In a very real sense, happiness is the ultimate makeover. Why else do we spend money and time on fixing our houses, our bodies, our relationships except that we want to be happier? Rather than trying to shore up baggy eyelids or redo mismatched furniture in an attempt to experience greater overall satisfaction and enjoyment, why not go directly to the source—cultivating the mental and emotional outlooks that will generate a sense of joyfulness independent of couch fabric or lipstick brand?

As I studied and practiced, I've come to understand that happiness is a feeling that arises as a result of thoughts we choose to hold and actions we choose to take to increase those good thoughts. In this way, we think our way to happiness.

At the heart of this book is the realization that the mind is a powerful thing and its power can be used to make us happy or miserable. We can concentrate on how the world has done us wrong or the ways it does us right. We can focus on where we're stuck or how we're free. We can take the opportunity to notice the ordinary miracles around us. We can find ways to truly enjoy, even to relish, the moments of our lives.
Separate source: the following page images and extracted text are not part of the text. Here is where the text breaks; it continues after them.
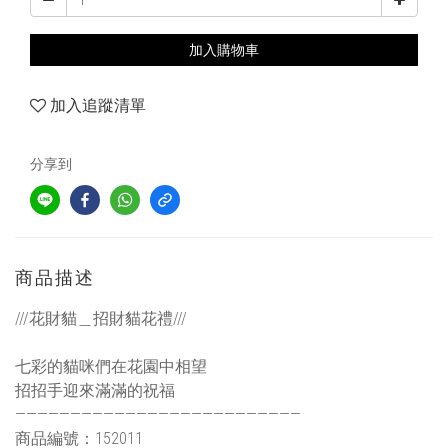
加入購物車
加入追蹤清單
分享到
商品描述
///花財貓＿招財貓花禮///
七彩的貓咪們在花園中相望
招招手迎來滿滿的祝福
——————————————————————————
商品編號：152011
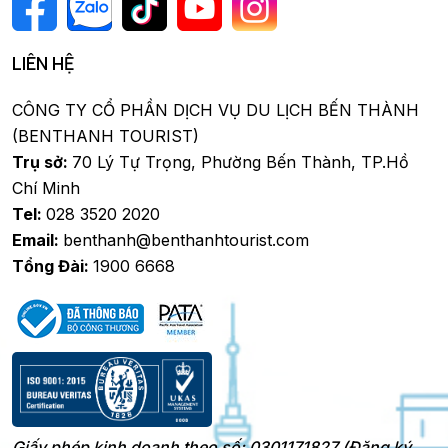
LIÊN HỆ
CÔNG TY CỔ PHẦN DỊCH VỤ DU LỊCH BẾN THÀNH
(BENTHANH TOURIST)
Trụ sở:
70 Lý Tự Trọng, Phường Bến Thành, TP.Hồ
Chí Minh
Tel:
028 3520 2020
Email:
benthanh@benthanhtourist.com
Tổng Đài:
1900 6668
Giấy phép kinh doanh theo số: 0301171827 (Đăng ký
While certain thinking creates happiness, happiness itself may also create better thinking: "[T]here is a growing body of evidence that people think more effectively and expansively when they are happy than when they are not," noted Professor Barry Schwartz in a recent speech to Swarthmore graduates. For instance, doctors who were given bags of candy before seeing patients—a happiness booster—increased their accuracy and speed of diagnosis.

Before psychology got interested in happiness, about ten years ago, this topic was left to philosophers. Since Aristotle, philosophers have distinguished between hedonistic happiness, happiness as a feeling of pleasure or contentment, and eudaimonistic happiness, which arises out of satisfaction with one's actions and character. Recently positive psychology has made a similar distinction between pleasure and gratification, noting that since pleasure is fleeting and gratification longer lasting, it is better to pursue gratification to experience "authentic" happiness. The distinction may be intellectually useful, but I think it fails to take into account the uniqueness of each person and therefore what each of us may need.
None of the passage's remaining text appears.